Maybe an author didn’t write only one book, but it only took one to shoot him or her to the moon. Stephen King’s Carrie was just the start of his huge success, and he’s built up from there.

But then one has to keep in mind that, back in the day, one had to go to a bookstore to get a book.

I liken it to movies, now, too. There are so many different distribution streams. And, hell, cinemas have 10 and 20 screens now. When I was a kid (God, I’m old enough now to start using that old chestnut), growing up in Small Town, South, our cinema had one screen and showed maybe two movies at any given time. Those films played for about a month before we got anything new. Now, though, a slew of movies come out at a time, and if you don’t feel like spending $50+ at the cinema, there’s just as much on offer at home On Demand.

Same for books. A bunch of books came out each Tuesday, and the local bookstore would display them for at least a week, if not more depending. (On what? The whims of the bookstore owner or manager, I suppose.) Your choices were to pick up one of these books, or maybe browse the older stuff on the shelves, or go to the library, which had pretty much the same stuff as the bookstore but for free so long as you gave it back when you were finished with it. In short, though, an author had a fair amount of time on display and a fair chance of getting noticed. Same as movies. At some point in that month of What’s On, odds were you’d suck it up and go see it because, well, that’s what was playing.

But now? Thousands of books get published per day via self-publishing platforms. It’s a constant deluge. And the minute your book is out, it’s lost in the flood. Even if you get some attention from readers, the chances of you being a breakout superstar are miniscule. Because today people don’t have much of an attention span. So any attention you do get is fleeting.

Which means you have to (a) market constantly, and (b) keep producing new work.

I’m going to switch metaphors on you now. Think of it as fishing. The readers are the fish. When only a few boats (authors) are out on the stream, the chances of catching lots of fish are pretty good. But when the stream is crowded with boats—so many boats you can’t even see the surface of the water—that’s a lot of bait for just a few fish. So you up your chances of catching anything by throwing in more hooks (books).

I could go on about using the right bait for the right readers, but I already feel bad about calling readers “fish.” Let’s just say, readers, you are a valuable and necessary resource to us authors (who are also readers)!

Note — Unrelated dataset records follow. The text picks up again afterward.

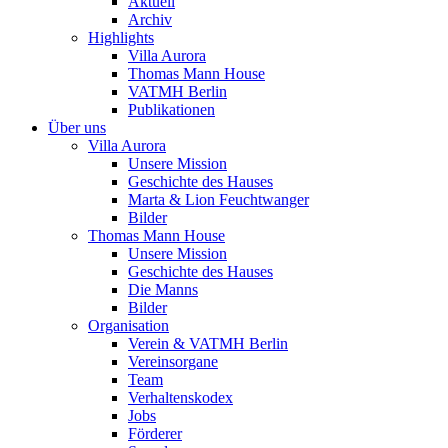
Aktuell
Archiv
Highlights
Villa Aurora
Thomas Mann House
VATMH Berlin
Publikationen
Über uns
Villa Aurora
Unsere Mission
Geschichte des Hauses
Marta & Lion Feuchtwanger
Bilder
Thomas Mann House
Unsere Mission
Geschichte des Hauses
Die Manns
Bilder
Organisation
Verein & VATMH Berlin
Vereinsorgane
Team
Verhaltenskodex
Jobs
Förderer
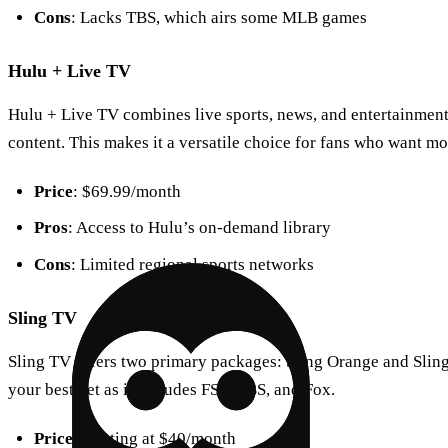
Cons
: Lacks TBS, which airs some MLB games
Hulu + Live TV
Hulu + Live TV combines live sports, news, and entertainment 
content. This makes it a versatile choice for fans who want mor
Price
: $69.99/month
Pros
: Access to Hulu’s on-demand library
Cons
: Limited regional sports networks
Sling TV
Sling TV offers two primary packages: Sling Orange and Sling
your best bet as it includes FS1, TBS, and Fox.
Price
: Starting at $40/month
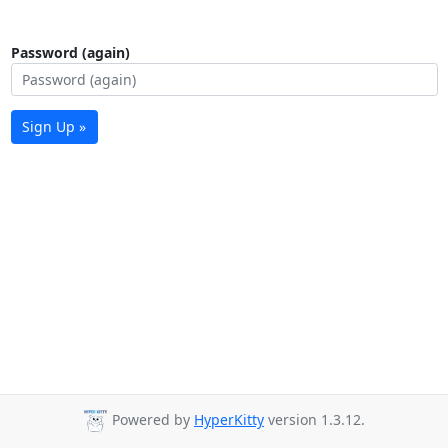
Password (again)
Sign Up »
Powered by
HyperKitty
version 1.3.12.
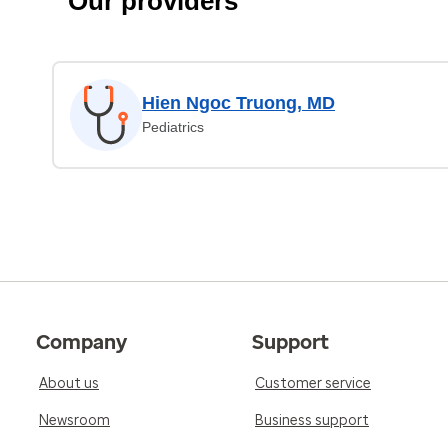
Our providers
Hien Ngoc Truong, MD
Pediatrics
Company
Support
About us
Customer service
Newsroom
Business support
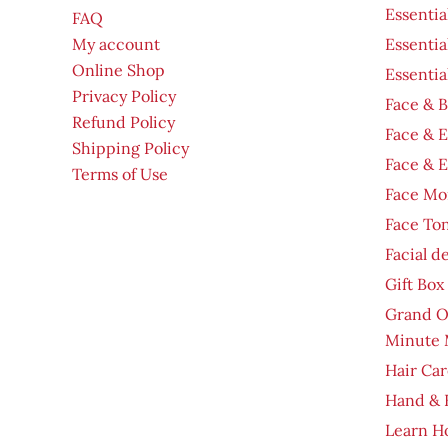
Essentia
FAQ
My account
Essentia
Online Shop
Essentia
Privacy Policy
Face & B
Refund Policy
Face & 
Shipping Policy
Face & 
Terms of Use
Face Moi
Face To
Facial d
Gift Box
Grand O
Minute 
Hair Car
Hand & 
Learn H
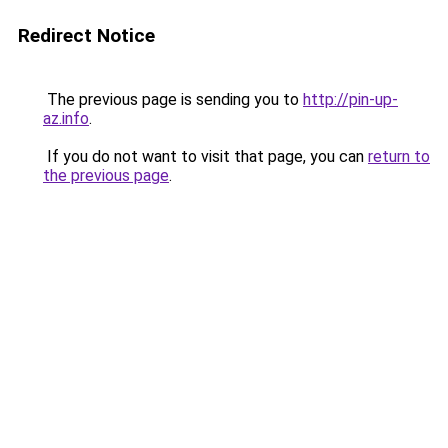
Redirect Notice
The previous page is sending you to
http://pin-up-
az.info
.
If you do not want to visit that page, you can
return to
the previous page
.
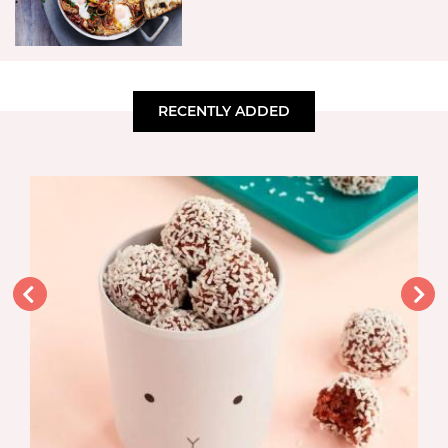
RECENTLY ADDED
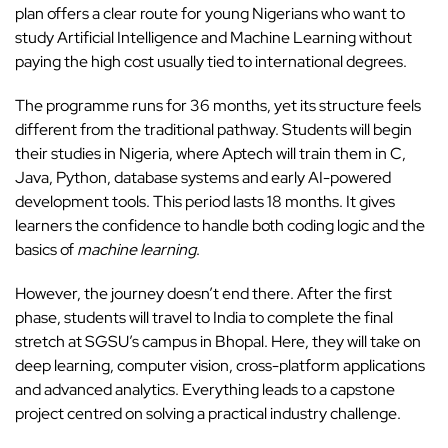
plan offers a clear route for young Nigerians who want to
study Artificial Intelligence and Machine Learning without
paying the high cost usually tied to international degrees.
The programme runs for 36 months, yet its structure feels
different from the traditional pathway. Students will begin
their studies in Nigeria, where Aptech will train them in C,
Java, Python, database systems and early AI-powered
development tools. This period lasts 18 months. It gives
learners the confidence to handle both coding logic and the
basics of
machine learning
.
However, the journey doesn’t end there. After the first
phase, students will travel to India to complete the final
stretch at SGSU’s campus in Bhopal. Here, they will take on
deep learning, computer vision, cross-platform applications
and advanced analytics. Everything leads to a capstone
project centred on solving a practical industry challenge.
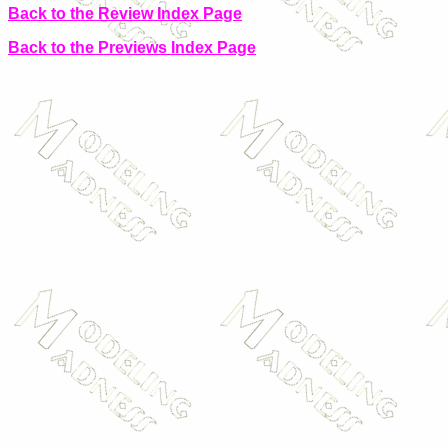
Back to the Review Index Page
Back to the Previews Index Page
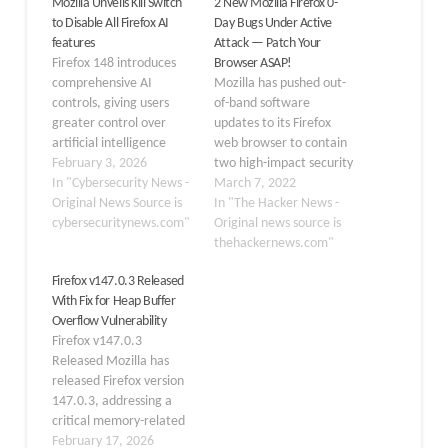
Mozilla Unveils Kill Switch
2 New Mozilla Firefox 0-
to Disable All Firefox AI
Day Bugs Under Active
features
Attack — Patch Your
Firefox 148 introduces
Browser ASAP!
comprehensive AI
Mozilla has pushed out-
controls, giving users
of-band software
greater control over
updates to its Firefox
artificial intelligence
web browser to contain
features built into the
February 3, 2026
two high-impact security
browser.The new
In "Cybersecurity News -
vulnerabilities, both of
March 7, 2022
security-focused setting
Original News Source is
which it says are being
In "The Hacker News -
provides a centralized
cybersecuritynews.com"
actively exploited in the
Original news source is
toggle to block current
wild. Tracked as CVE-
thehackernews.com"
and future generative AI
2022-26485 and CVE-
Firefox v147.0.3 Released
functionalities.
2022-26486, the zero-
With Fix for Heap Buffer
Addressing growing
day flaws have been
Overflow Vulnerability
privacy and security
described as use-after-
Firefox v147.0.3
concerns among users
free issues impacting the
Released Mozilla has
who reject AI integration
Extensible Stylesheet
released Firefox version
in their browsing
Language
147.0.3, addressing a
environment. The…
Transformations (XSLT)
critical memory-related
parameter processing
flaw that could allow
February 17, 2026
and the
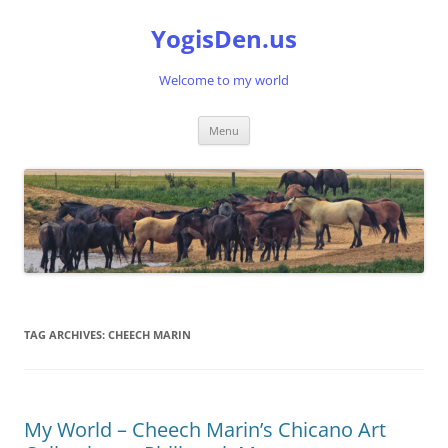
Skip
to
YogisDen.us
content
Welcome to my world
Menu
TAG ARCHIVES:
CHEECH MARIN
My World – Cheech Marin’s Chicano Art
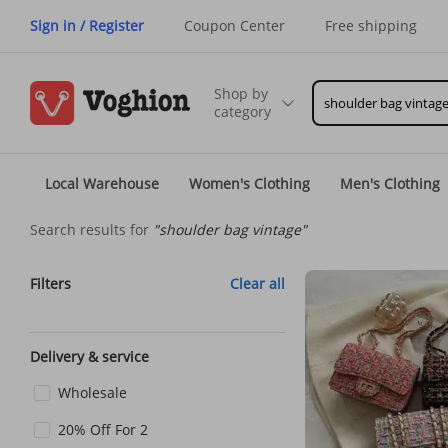
Sign in / Register
Coupon Center
Free shipping
Shop by
category
Local Warehouse
Women's Clothing
Men's Clothing
Search results for
"shoulder bag vintage"
Filters
Clear all
Delivery & service
Wholesale
20% Off For 2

I’m thinking about all this as I look at my list of projects and wonder which to tackle next. Some I’m bound to do, but after that . . . What bait do I load onto my hook? Because while of course I hope Peter is successful, I can’t honestly count on it being my one shot at glory. I’d keep writing in any case—I can’t not write—but I must balance the things I want to write with those that catch fish. Ideally, the two are the same, but it’s not always so. I know my Sherlock Holmes stories are still my bread and butter (would it help to say Peter started in my head as a Sherlock fanfic and then went somewhere else entirely?), and I’ll write more of those, enjoy writing those, though not as often as readers demand. So I’m forced to juggle wanting to write more Peter, more Changers, and Hamlette with the fact that my Sherlock Holmes stories are what sell.

Usually it ends up going something like: Work on a big project until I get stuck, then transfer my attention to something smaller and more immediately gratifying. Then go back to the big project. So I’ll be working on a novel, then I’ll write a Holmes story (or some other story), and then go back to the novel. It’s good to insert the quick stuff in the cracks whenever possible. Though when a book is really rolling, I might not stop to write anything shorter for a long time. But that also means I won’t catch any fish for a long time, either. Gotta have fresh bait out there.

Which is why I say one book won’t do. That bait gets old, and unless you’re picked up by, I dunno, Oprah or suddenly assigned to classrooms across the nation . . . You’re going to have to keep baiting the hook for the older stuff and putting out new hooks to boot.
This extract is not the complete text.